# Work item
The lines below that include "respects" are to be found and copied.

# Excerpted data
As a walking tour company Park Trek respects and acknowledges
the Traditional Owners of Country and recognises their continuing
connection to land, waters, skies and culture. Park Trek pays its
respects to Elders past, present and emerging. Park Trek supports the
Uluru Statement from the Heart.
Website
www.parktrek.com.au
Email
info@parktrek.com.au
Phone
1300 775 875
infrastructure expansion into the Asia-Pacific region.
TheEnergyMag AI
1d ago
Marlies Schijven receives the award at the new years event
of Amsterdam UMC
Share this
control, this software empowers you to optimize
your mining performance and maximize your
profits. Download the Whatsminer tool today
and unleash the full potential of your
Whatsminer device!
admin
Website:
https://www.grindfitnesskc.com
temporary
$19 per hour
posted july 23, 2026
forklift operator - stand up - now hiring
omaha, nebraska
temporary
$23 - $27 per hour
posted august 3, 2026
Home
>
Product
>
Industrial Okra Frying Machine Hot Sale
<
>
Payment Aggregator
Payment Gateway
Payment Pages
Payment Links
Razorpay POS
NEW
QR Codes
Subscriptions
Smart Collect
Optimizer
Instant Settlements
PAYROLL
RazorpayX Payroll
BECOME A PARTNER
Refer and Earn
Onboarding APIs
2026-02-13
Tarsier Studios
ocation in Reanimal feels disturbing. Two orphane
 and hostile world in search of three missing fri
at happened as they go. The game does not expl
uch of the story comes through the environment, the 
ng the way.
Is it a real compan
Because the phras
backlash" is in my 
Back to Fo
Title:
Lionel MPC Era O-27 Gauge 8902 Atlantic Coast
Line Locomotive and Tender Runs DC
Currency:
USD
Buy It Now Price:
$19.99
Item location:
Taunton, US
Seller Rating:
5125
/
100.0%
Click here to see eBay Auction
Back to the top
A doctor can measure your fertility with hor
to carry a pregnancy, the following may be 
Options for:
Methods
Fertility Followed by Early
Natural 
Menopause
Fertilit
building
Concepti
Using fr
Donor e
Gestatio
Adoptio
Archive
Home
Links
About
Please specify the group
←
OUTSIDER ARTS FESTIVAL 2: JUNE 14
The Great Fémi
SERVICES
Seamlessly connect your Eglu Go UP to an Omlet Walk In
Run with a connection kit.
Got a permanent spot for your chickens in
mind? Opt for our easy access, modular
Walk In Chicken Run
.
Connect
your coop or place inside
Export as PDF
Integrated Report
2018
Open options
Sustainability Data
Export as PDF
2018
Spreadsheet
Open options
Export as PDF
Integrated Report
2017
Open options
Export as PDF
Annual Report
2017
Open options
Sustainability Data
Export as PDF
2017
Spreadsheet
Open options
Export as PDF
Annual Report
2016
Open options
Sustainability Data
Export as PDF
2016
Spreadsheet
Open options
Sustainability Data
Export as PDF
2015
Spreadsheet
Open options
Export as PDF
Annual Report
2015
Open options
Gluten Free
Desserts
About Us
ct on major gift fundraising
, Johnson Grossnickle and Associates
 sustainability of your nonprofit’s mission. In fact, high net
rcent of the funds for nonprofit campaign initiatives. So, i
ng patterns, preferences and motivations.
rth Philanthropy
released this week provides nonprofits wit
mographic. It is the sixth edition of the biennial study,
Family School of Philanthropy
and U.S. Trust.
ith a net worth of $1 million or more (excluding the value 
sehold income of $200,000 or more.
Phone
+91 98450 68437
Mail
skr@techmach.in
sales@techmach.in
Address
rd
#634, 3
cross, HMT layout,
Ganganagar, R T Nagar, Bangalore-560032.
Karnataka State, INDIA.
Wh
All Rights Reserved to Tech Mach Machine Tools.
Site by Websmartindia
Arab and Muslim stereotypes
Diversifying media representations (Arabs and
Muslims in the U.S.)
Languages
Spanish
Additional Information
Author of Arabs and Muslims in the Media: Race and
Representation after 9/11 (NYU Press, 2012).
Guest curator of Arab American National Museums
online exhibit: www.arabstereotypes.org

# Response
As a walking tour company Park Trek respects and acknowledges
respects to Elders past, present and emerging. Park Trek supports the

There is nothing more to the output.